= Beginning of Section =

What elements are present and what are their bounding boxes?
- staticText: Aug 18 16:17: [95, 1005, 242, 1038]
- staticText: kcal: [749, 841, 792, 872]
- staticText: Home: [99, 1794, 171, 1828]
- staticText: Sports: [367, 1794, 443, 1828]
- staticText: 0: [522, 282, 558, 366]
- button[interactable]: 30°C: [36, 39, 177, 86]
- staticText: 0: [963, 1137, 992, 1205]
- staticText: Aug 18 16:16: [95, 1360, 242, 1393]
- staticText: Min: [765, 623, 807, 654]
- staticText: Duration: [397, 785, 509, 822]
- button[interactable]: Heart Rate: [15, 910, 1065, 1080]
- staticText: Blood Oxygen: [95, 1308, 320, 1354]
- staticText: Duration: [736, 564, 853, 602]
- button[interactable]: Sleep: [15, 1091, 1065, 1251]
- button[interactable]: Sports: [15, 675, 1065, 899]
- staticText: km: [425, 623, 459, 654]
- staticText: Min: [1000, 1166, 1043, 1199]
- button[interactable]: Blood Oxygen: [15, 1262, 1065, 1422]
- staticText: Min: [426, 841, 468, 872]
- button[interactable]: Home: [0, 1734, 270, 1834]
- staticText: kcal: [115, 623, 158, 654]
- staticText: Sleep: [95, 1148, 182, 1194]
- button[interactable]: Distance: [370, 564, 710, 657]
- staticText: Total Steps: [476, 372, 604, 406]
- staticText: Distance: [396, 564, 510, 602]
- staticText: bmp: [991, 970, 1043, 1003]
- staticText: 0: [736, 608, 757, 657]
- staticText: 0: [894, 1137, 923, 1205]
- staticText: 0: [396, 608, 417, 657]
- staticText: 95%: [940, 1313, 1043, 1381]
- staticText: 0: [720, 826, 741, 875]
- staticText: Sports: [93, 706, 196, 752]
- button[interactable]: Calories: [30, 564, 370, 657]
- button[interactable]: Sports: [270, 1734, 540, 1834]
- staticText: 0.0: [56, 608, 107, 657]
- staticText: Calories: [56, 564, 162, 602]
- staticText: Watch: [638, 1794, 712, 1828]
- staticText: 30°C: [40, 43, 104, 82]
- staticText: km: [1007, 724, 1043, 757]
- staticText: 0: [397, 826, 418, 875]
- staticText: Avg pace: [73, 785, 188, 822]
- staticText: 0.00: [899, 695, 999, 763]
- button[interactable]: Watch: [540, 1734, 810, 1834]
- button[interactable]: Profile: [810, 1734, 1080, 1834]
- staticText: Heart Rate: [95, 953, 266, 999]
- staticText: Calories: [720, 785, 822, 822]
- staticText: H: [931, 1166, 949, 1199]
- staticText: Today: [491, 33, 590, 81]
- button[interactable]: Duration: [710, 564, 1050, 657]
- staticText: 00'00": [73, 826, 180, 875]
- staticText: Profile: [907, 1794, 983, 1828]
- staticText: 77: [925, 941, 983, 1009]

= End of Section =

List all lines from the entries that include the word "kcal".

RESPONSE TO THIS TASK:
- staticText: kcal: [749, 841, 792, 872]
- staticText: kcal: [115, 623, 158, 654]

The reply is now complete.